The Balearic Tourism Agency's Better in Winter promotional campaign isn't wholly about winter. Although it doesn't mention summer (well, it wouldn't, would it), the campaign branches out into the two remaining seasons. In actual fact, there is an acknowledgement of summer because there is a slogan lurking which suggests that Mallorca is ideal at any time of the year.
It can appear as if the agency is somewhat confused as to what it is actually promoting. There again, where winter is concerned, the season has long been used as local shorthand for anything which isn't summer; itself defined, confusingly enough, as May to October.
The apparent neglect of spring and autumn comes about purely because of the holiday seasons. There is summer and there is not-summer, aka winter, the one which the agency is insisting is better (however it might actually be defined). There is a coy promotional acknowledgement in being "ideal at any time of the year" that summer does exist: coy because the agency (and tourism ministry and indeed whole regional government) would rather like there to be fewer summer tourists and more winter tourists.

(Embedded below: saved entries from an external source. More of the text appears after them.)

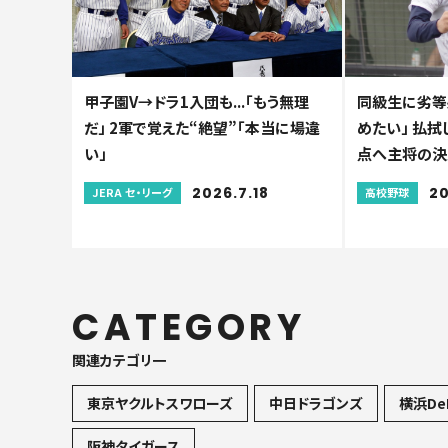
甲子園V→ドラ1入団も...「もう無理
同級生に劣等
だ」 2軍で覚えた“絶望”「本当に場違
めたい」 払拭
い」
点へ主将の決
2026.7.18
20
JERA セ・リーグ
高校野球
CATEGORY
関連カテゴリ一
東京ヤクルトスワローズ
中日ドラゴンズ
横浜De
阪神タイガース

This confusion of seasons (and messages) is currently intended to promote all the wonders of Mallorca which aren't only to be found on a beach and under a blazing July sun. But there is, you may be unsurprised to know, absolutely nothing new with what the tourism agency is saying.
If one goes back to around the end of the 1950s, Mallorca was beginning to enjoy its purely summer sun-and-beach reputation. The boom had yet to really happen, but already there were attempts to diversify tourism across the seasons. The Fomento del Turismo (Mallorca Tourist Board), then responsible for promotion, produced a couple of posters. One, with fishing boats in the foreground and Palma Cathedral in the background, said: "You will also prefer Mallorca in the winter." The other, with a Tramuntana mountain and sea image, announced: "Visit Mallorca at any time of the year."
Nothing has therefore changed, only the political thinking behind promotional campaigns. But even getting on for 60 years ago, the two seasons of spring and autumn found it hard to make their presence known. If one goes back over the decades, there is little which has ever expressly promoted either season. There was one campaign, though, and it wasn't Mallorca-driven. It was by the airline Iberia.
I'm unsure when this campaign was developed. It is quite possible that it coincided with the elimination of visa requirements for US visitors coming to Spain. That was in 1953. The following year, an amendment to international rules for civil aviation, was good news for Spain. Charter planes were permitted. Iberia responded by expanding its fleet principally for transatlantic flights.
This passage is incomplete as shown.